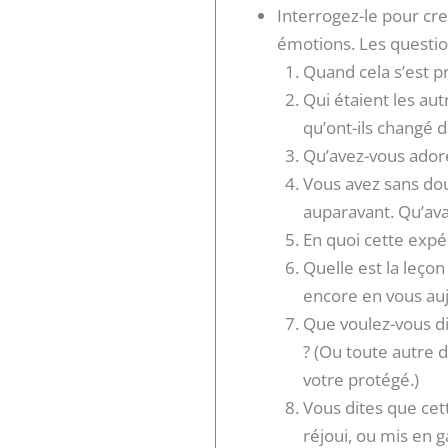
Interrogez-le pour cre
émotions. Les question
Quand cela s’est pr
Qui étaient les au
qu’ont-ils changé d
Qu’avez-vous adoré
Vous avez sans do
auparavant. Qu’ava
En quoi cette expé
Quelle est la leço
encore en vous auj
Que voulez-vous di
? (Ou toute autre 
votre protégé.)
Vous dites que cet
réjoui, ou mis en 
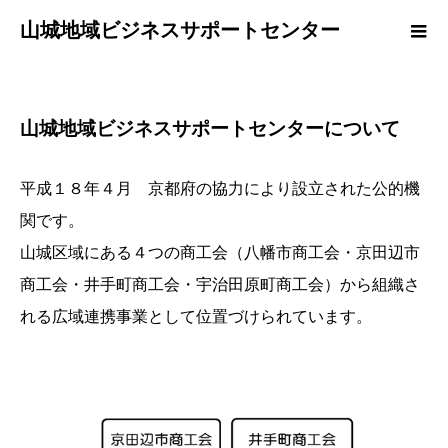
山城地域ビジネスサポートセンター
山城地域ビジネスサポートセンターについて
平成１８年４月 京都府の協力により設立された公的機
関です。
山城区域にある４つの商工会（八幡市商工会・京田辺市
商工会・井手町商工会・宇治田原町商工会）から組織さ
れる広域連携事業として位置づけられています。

▬▬▬

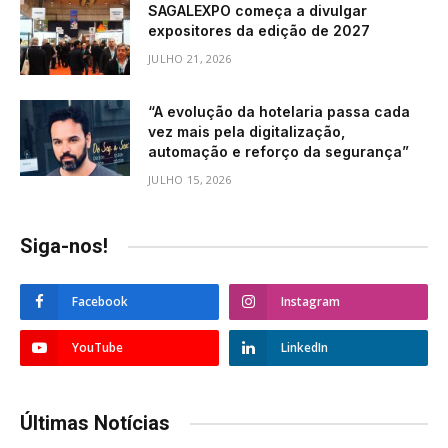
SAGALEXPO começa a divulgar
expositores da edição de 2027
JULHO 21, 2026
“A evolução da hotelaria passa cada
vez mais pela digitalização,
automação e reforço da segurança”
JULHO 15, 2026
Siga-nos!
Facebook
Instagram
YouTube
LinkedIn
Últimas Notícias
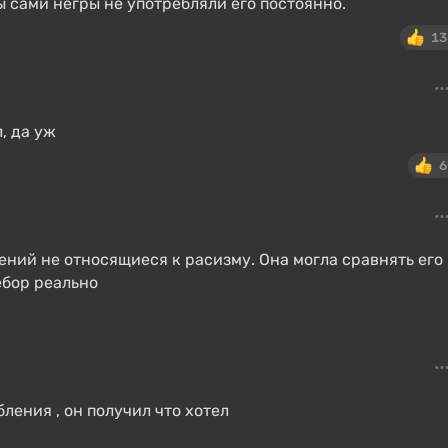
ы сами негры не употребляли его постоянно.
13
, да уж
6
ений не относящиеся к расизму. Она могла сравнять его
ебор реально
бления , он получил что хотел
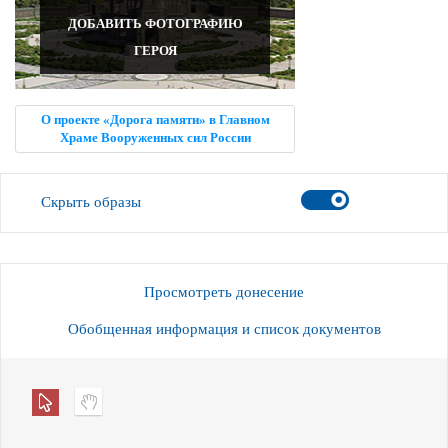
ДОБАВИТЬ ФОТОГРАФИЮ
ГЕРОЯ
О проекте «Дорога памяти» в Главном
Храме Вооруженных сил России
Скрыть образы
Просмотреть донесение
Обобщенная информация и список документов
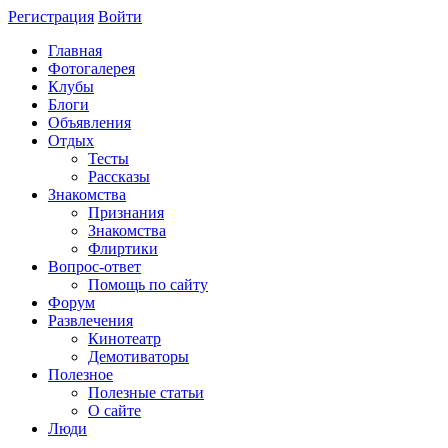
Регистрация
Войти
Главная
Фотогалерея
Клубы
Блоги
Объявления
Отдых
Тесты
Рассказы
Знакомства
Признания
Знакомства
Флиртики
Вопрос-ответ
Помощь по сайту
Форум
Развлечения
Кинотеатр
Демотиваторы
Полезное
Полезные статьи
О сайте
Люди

▬▬▬

Your assignment >> Beginning with the line above that has "Interrogez-le pour cre" and going on through the line that has "れる広域連携事業として位置づけられています。", retype every line exactly and add nothing else; drop the pictures.

Result of the exercise >>
Interrogez-le pour cre
émotions. Les question
Quand cela s’est pr
Qui étaient les au
qu’ont-ils changé d
Qu’avez-vous adoré
Vous avez sans do
auparavant. Qu’ava
En quoi cette expé
Quelle est la leço
encore en vous auj
Que voulez-vous di
? (Ou toute autre 
votre protégé.)
Vous dites que cet
réjoui, ou mis en 
山城地域ビジネスサポートセンター
山城地域ビジネスサポートセンターについて
平成１８年４月 京都府の協力により設立された公的機
関です。
山城区域にある４つの商工会（八幡市商工会・京田辺市
商工会・井手町商工会・宇治田原町商工会）から組織さ
れる広域連携事業として位置づけられています。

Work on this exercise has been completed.